A study was conducted to determine the psychometric 
properties and the subscales of a 67-item Assessment Practices Inventory 
(API) and to examine the effects of measurement training and teaching 
experience on teachers' perceived assessment competency. Data were collected 
from 311 teachers on the API. The reliability of the API was supported by a 
Cronbach alpha of 0.97. Construct validity of the API was examined using 
Rasch model and factor analyses. Based on the factor analysis, seven 
composite scores were formed on which a 2 x 3 multiple analysis of variance 
was conducted to examine the effects of measurement training and teaching 
experience on teachers ' perceived competence in seven assessment categories. 

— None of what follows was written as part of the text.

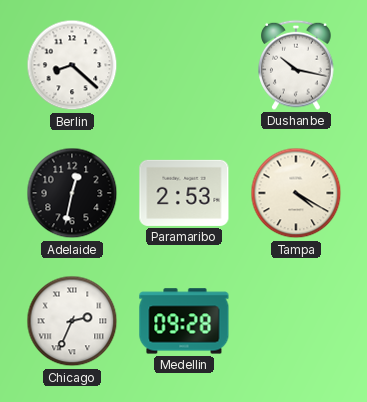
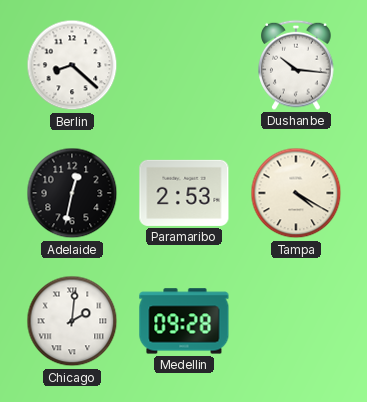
Dushanbe: 10:17 -> 10:16
Chicago: 2:34 -> 2:01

Multivariate interaction effects between measurement training and years of 
teaching were significant (p<0.05). Subsequent examination revealed 
significant multivariate simple effects of measurement training at 4 or more 
years of teaching in two factor-analyzed assessment categories (p<0.01). 
Followup comparisons between the means indicated that among the teachers who 
had taught 4 or more years, those with measurement training believed they 
were more skilled than those without measurement training in two main 
assessment categories (p<0.001; p<0.05). Implications for measurement 
training are discussed. (Contains 5 tables and 25 references.) (Author/SLD)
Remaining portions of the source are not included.